The primordial ball of energetic, elemental excitement that is Tim Henman popped up on the radio again this morning. And that can only mean one thing. Tennis approaches. Now, I’d hate you to think that I’d got anything against tennis per se. I can enjoy watching the rain fall at Wimbledon with the best of them, although there is always the risk that Cliff Richard might ruin its trance like purity. I can thrill to the news that not a single British player has advanced beyond the hemi-semi-finals or whatever, save the obligatory one upon whom the wildly unrealistic expectations of that unfortunate’s compatriots will immediately descend. I will squirm with everyone else as all the predictable consequences inevitably transpire, just like the ones that would flow from the descent of any other similarly crushing object.
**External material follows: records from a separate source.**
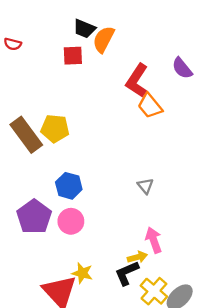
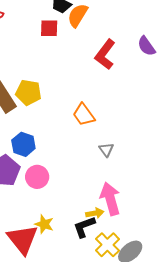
orange trapezoid: (150, 106) -> (84, 115), moved
blue hexagon: (69, 186) -> (23, 144), moved
pink arrow: (154, 240) -> (110, 199), size x1.4

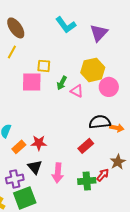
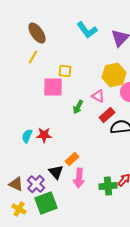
green arrow: (62, 83) -> (78, 107), moved
red star: (39, 143) -> (44, 135), moved
red rectangle: (86, 146) -> (107, 115), moved
orange rectangle: (19, 147) -> (72, 159), moved
purple cross: (15, 179) -> (36, 184), turned -36

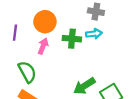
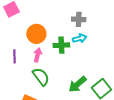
purple line: (15, 33) -> (15, 56), moved
green semicircle: (27, 72) -> (41, 77), moved

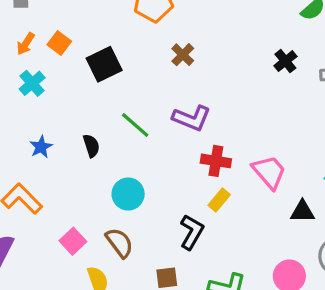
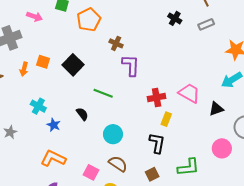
black cross: (285, 61) -> (175, 18), moved
cyan cross: (32, 83) -> (38, 106), moved
purple L-shape: (192, 118) -> (131, 65), moved, turned -90

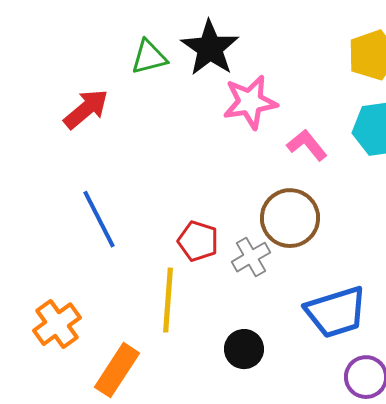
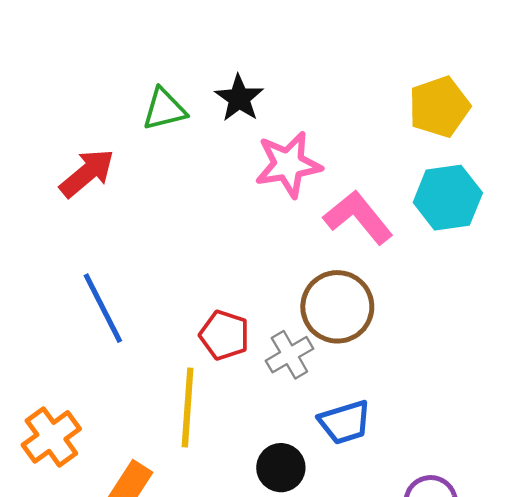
black star: (210, 48) -> (239, 98), size x0.7
pink L-shape: (307, 145) -> (358, 217), size x1.4
blue trapezoid: (336, 312) -> (345, 422), moved, size x0.7

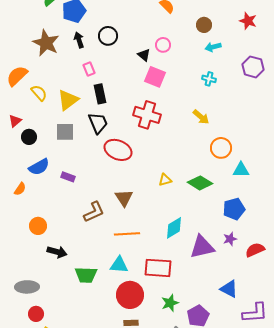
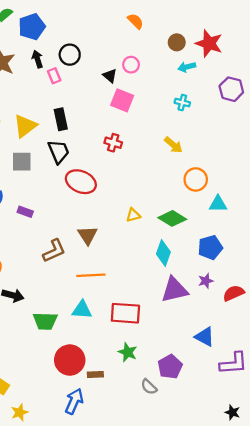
red star: (248, 21) -> (209, 43), moved, size x1.4
pink rectangle: (89, 69) -> (54, 76), moved
red cross: (147, 115) -> (113, 143), size x0.6
cyan diamond: (174, 228) -> (163, 253), moved, turned -40
red circle: (130, 295) -> (70, 360), moved
green star: (170, 303) -> (128, 352), moved, turned -30

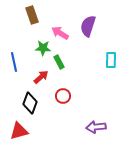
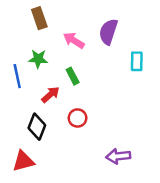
green star: (43, 48) -> (38, 59), moved
cyan rectangle: (111, 60) -> (137, 61), moved

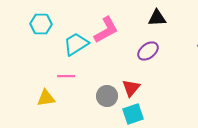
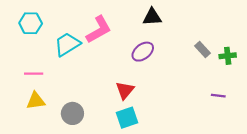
pink line: (66, 76) -> (34, 74), moved
gray circle: (107, 96) -> (72, 113), moved

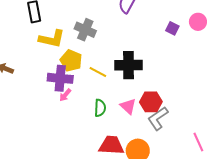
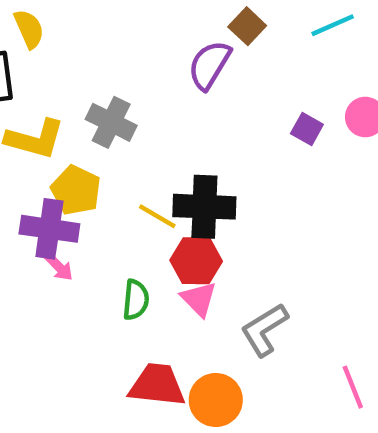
yellow line: (98, 72) -> (157, 216), moved
pink arrow: (65, 95) -> (59, 267), turned -88
red hexagon: (151, 102) -> (196, 261), moved

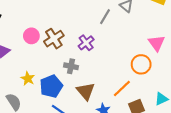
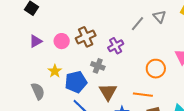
pink circle: (31, 36) -> (62, 41), moved
orange circle: (141, 64) -> (156, 69), moved
orange line: (122, 88) -> (143, 95), turned 42

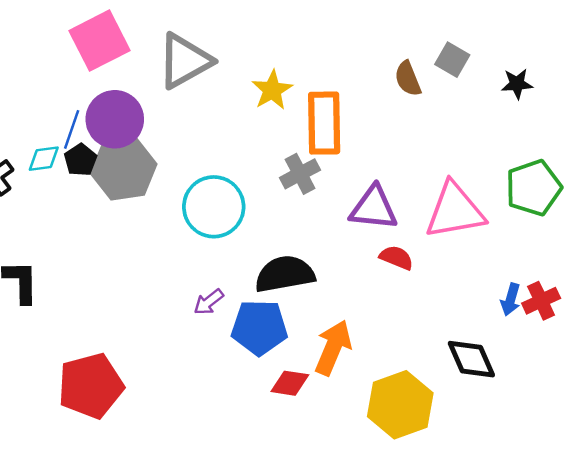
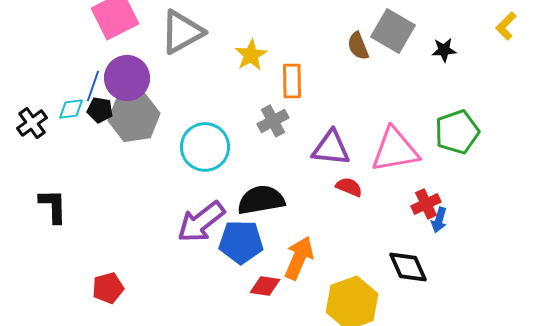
gray square: (452, 60) -> (393, 31), size x1.6
orange rectangle: (324, 123) -> (292, 81), size x0.7
black pentagon: (81, 160) -> (100, 110), turned -30
red cross: (541, 301) -> (426, 204), moved
purple arrow: (209, 302) -> (201, 222), size x2.0
red pentagon: (91, 386) -> (108, 288), size x0.6

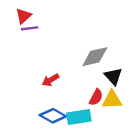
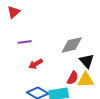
purple line: (30, 28) -> (25, 42), moved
No, it’s not the masochistic festival ushered in by July that worries me. After all, wondering why we can’t produce a sporting hero like those that just about every other country seems to be able to do is a sporting event in itself, and one at which we can excel. It’s not that. It’s the insistence that women tennis players must always be referred to as “girls”. Apart from some scarily precocious Americans and East Europeans, none of the tennis players thus described are girls at all. They are grown women. Why this infantilising nonsense?
It’s not only women tennis players, it’s women athletes generally. I hate it. I know that footballers are usually referred to as “lads”, but that doesn’t seem to have quite the same patronising, sexist ring to it. I know I’m a grumpy old git. But I think there’s something more going on here than just my personal ageing crisis.